[Dataset entries]
- - -

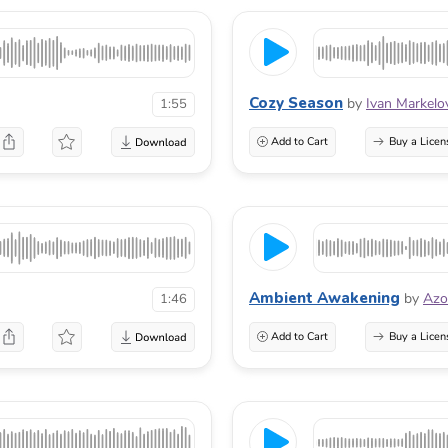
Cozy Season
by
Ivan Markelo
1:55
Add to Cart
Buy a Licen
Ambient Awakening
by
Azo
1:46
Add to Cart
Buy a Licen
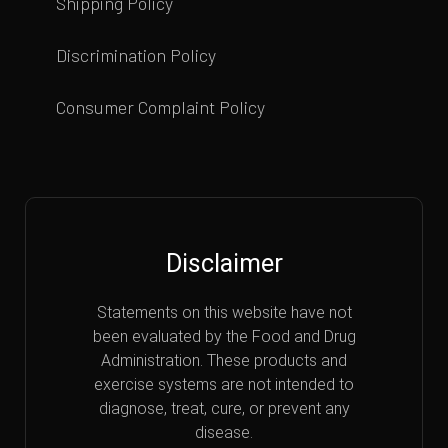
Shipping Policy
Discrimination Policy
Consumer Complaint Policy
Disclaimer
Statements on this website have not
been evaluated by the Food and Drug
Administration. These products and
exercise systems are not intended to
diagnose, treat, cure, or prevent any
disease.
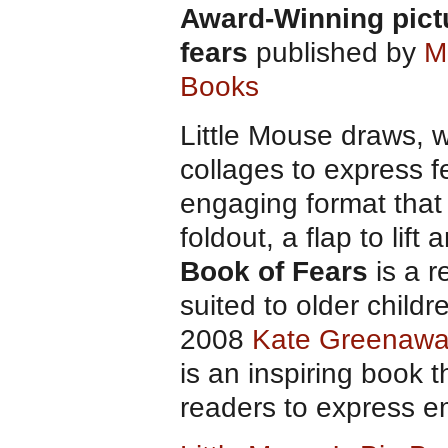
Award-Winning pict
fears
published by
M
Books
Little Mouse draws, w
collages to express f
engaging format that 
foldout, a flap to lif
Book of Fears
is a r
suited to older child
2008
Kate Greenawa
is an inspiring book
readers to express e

- - -

Transcribe each entry precisely as given, leaving the pictures out.

Cozy Season
by
Ivan Markelo
1:55
Add to Cart
Buy a Licen
Ambient Awakening
by
Azo
1:46
Add to Cart
Buy a Licen
Shipping Policy
Discrimination Policy
Consumer Complaint Policy
Disclaimer
Statements on this website have not
been evaluated by the Food and Drug
Administration. These products and
exercise systems are not intended to
diagnose, treat, cure, or prevent any
disease.
Award-Winning pict
fears
published by
M
Books
Little Mouse draws, w
collages to express f
engaging format that 
foldout, a flap to lif
Book of Fears
is a r
suited to older child
2008
Kate Greenawa
is an inspiring book
readers to express e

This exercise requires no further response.